Yes, all of these are needed. :) This is admittedly a bit odd, but
kvm-unit-tests access.flat tests this if you run it with "-cpu host"
and of course ept=0.
KVM runs the guest with CR0.WP=1, so it must handle supervisor writes
specially when pte.u=1/pte.w=0/CR0.WP=0. Such writes cause a fault
when U=1 and W=0 in the SPTE, but they must succeed because CR0.WP=0.
When KVM gets the fault, it sets U=0 and W=1 in the shadow PTE and
restarts execution. This will still cause a user write to fault, while
supervisor writes will succeed. User reads will fault spuriously now,
and KVM will then flip U and W again in the SPTE (U=1, W=0).

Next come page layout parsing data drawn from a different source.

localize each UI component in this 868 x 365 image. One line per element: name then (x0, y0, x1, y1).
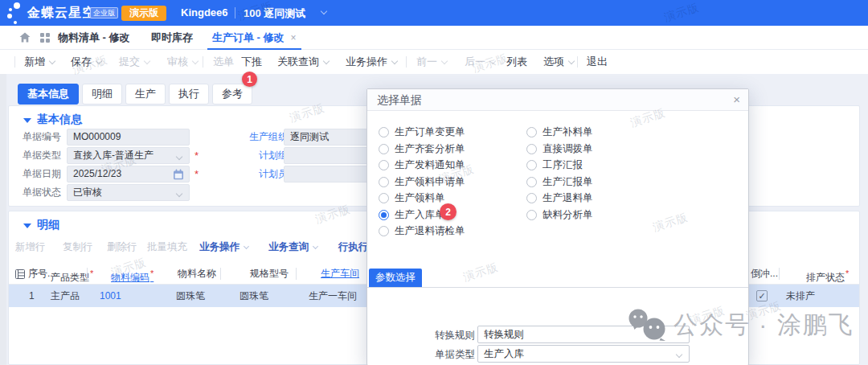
cell-material-name: 圆珠笔 (176, 285, 205, 307)
cell-material-code[interactable]: 1001 (100, 285, 121, 307)
radio-icon (526, 144, 537, 154)
detail-section-header[interactable]: 明细 (23, 218, 59, 232)
option-production-report[interactable]: 生产汇报单 (526, 175, 593, 189)
radio-icon (379, 160, 389, 170)
collapse-triangle-icon[interactable] (23, 224, 31, 228)
related-query-button[interactable]: 关联查询 (277, 50, 329, 74)
business-operation-button[interactable]: 业务操作 (346, 50, 397, 74)
col-seq[interactable]: 序号.. (28, 263, 53, 285)
list-button[interactable]: 列表 (506, 50, 527, 74)
dialog-close-icon[interactable]: × (733, 92, 740, 107)
radio-icon (526, 210, 537, 220)
tab-detail[interactable]: 明细 (82, 84, 122, 105)
option-order-change[interactable]: 生产订单变更单 (379, 125, 465, 139)
option-feeding-bill[interactable]: 生产补料单 (526, 125, 593, 139)
col-spec[interactable]: 规格型号 (250, 263, 289, 285)
main-toolbar: 新增 保存 提交 审核 选单 下推 关联查询 业务操作 前一 后一 列表 选项 … (0, 50, 868, 74)
row-business-query-button[interactable]: 业务查询 (268, 239, 317, 255)
collapse-triangle-icon[interactable] (23, 118, 31, 123)
select-bill-button[interactable]: 选单 (213, 50, 234, 74)
bill-type-select[interactable]: 直接入库-普通生产 (67, 147, 190, 164)
page-tab-bar: 物料清单 - 修改 即时库存 生产订单 - 修改× (0, 26, 868, 50)
option-material-return[interactable]: 生产退料单 (526, 191, 593, 205)
param-select-tab[interactable]: 参数选择 (369, 269, 422, 287)
option-kitting-analysis[interactable]: 生产齐套分析单 (379, 142, 465, 156)
backflush-checkbox[interactable]: ✓ (756, 290, 768, 301)
home-icon[interactable] (19, 32, 31, 43)
option-shortage-analysis[interactable]: 缺料分析单 (526, 208, 593, 222)
exit-button[interactable]: 退出 (587, 50, 608, 74)
toolbar-divider (203, 56, 203, 68)
field-label: 单据日期 (9, 166, 61, 182)
logo-text: 金蝶云星空 (27, 5, 96, 22)
form-tab-strip: 基本信息 明细 生产 执行 参考 (18, 84, 252, 105)
push-down-button[interactable]: 下推 (241, 50, 262, 74)
delete-row-button[interactable]: 删除行 (107, 239, 137, 255)
row-selector-icon[interactable] (15, 269, 25, 279)
required-star: * (845, 269, 849, 278)
batch-fill-button[interactable]: 批量填充 (147, 239, 187, 255)
col-material-name[interactable]: 物料名称 (178, 263, 216, 285)
basic-info-section-header[interactable]: 基本信息 (23, 113, 82, 127)
option-picking-bill[interactable]: 生产领料单 (379, 191, 445, 205)
toolbar-divider (14, 56, 15, 68)
bill-date-field[interactable]: 2025/12/23 (67, 166, 190, 182)
convert-rule-input[interactable]: 转换规则 (477, 326, 690, 343)
row-business-operation-button[interactable]: 业务操作 (199, 239, 248, 255)
field-label: 单据状态 (9, 184, 61, 201)
save-button[interactable]: 保存 (71, 50, 101, 74)
toolbar-divider (577, 56, 578, 68)
option-issue-notice[interactable]: 生产发料通知单 (379, 158, 465, 172)
account-chevron-down-icon[interactable] (321, 8, 327, 14)
step-badge-1: 1 (242, 72, 257, 87)
tab-reference[interactable]: 参考 (212, 84, 252, 105)
account-name[interactable]: 100 逐同测试 (244, 6, 305, 21)
demo-version-badge: 演示版 (121, 6, 166, 21)
apps-grid-icon[interactable] (40, 33, 50, 43)
option-return-inspect[interactable]: 生产退料请检单 (379, 224, 465, 238)
left-edge-strip (0, 50, 6, 365)
dialog-bill-type-select[interactable]: 生产入库 (477, 345, 690, 363)
radio-icon (379, 127, 389, 137)
chevron-down-icon (676, 351, 682, 358)
field-label-link: 计划员 (235, 166, 288, 182)
option-picking-apply[interactable]: 生产领料申请单 (379, 175, 465, 189)
tab-production[interactable]: 生产 (125, 84, 166, 105)
option-direct-transfer[interactable]: 直接调拨单 (526, 142, 593, 156)
tab-inventory[interactable]: 即时库存 (151, 26, 193, 50)
add-row-button[interactable]: 新增行 (15, 239, 46, 255)
tab-production-order[interactable]: 生产订单 - 修改× (207, 26, 301, 50)
tab-material-list[interactable]: 物料清单 - 修改 (58, 26, 130, 50)
row-execute-button[interactable]: 行执行 (338, 239, 369, 255)
calendar-icon[interactable] (173, 169, 184, 180)
col-workshop[interactable]: 生产车间 (321, 263, 359, 285)
option-process-report[interactable]: 工序汇报 (526, 158, 583, 172)
field-label-link: 生产组织 (235, 129, 288, 146)
convert-rule-label: 转换规则 (409, 326, 475, 344)
next-button[interactable]: 后一 (465, 50, 495, 74)
option-inbound-bill[interactable]: 生产入库单 (379, 208, 445, 222)
bill-no-field[interactable]: MO000009 (67, 129, 190, 146)
new-button[interactable]: 新增 (24, 50, 55, 74)
tab-execution[interactable]: 执行 (169, 84, 209, 105)
tab-basic-info[interactable]: 基本信息 (18, 84, 79, 105)
submit-button[interactable]: 提交 (119, 50, 149, 74)
radio-icon (379, 226, 389, 236)
radio-icon (526, 127, 537, 137)
top-bar: 金蝶云星空 企业版 演示版 Kingdee6 100 逐同测试 (0, 0, 868, 26)
tab-close-icon[interactable]: × (291, 32, 297, 43)
chevron-down-icon (176, 191, 182, 197)
field-label: 单据类型 (9, 147, 61, 164)
product-name: Kingdee6 (181, 6, 228, 18)
select-bill-dialog: 选择单据 × 生产订单变更单 生产齐套分析单 生产发料通知单 生产领料申请单 生… (366, 88, 749, 365)
bill-status-select[interactable]: 已审核 (67, 184, 190, 201)
radio-icon (379, 177, 389, 187)
copy-row-button[interactable]: 复制行 (63, 239, 93, 255)
toolbar-divider (406, 56, 407, 68)
options-button[interactable]: 选项 (543, 50, 574, 74)
previous-button[interactable]: 前一 (416, 50, 447, 74)
required-star: * (90, 269, 93, 278)
col-backflush[interactable]: 倒冲... (751, 263, 778, 285)
cell-product-type: 主产品 (51, 285, 80, 307)
audit-button[interactable]: 审核 (167, 50, 198, 74)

User reads
will be enabled and supervisor writes disabled, going back to the
originary situation where supervisor writes fault spuriously.
When SMEP is in effect, however, U=0 will enable kernel execution of
this page. To avoid this, KVM also sets NX=1 in the shadow PTE together
with U=0. If the guest has not enabled NX, the result is a continuous
stream of page faults due to the NX bit being reserved.
The fix is to force EFER.NX=1 even if the CPU is taking care of the EFER
switch. (All machines with SMEP have the CPU_LOAD_IA32_EFER vm-entry
control, so they do not use user-return notifiers for EFER---if they did,
EFER.NX would be forced to the same value as the host).
There is another bug in the reserved bit check, which I've split to a
separate patch for easier application to stable kernels.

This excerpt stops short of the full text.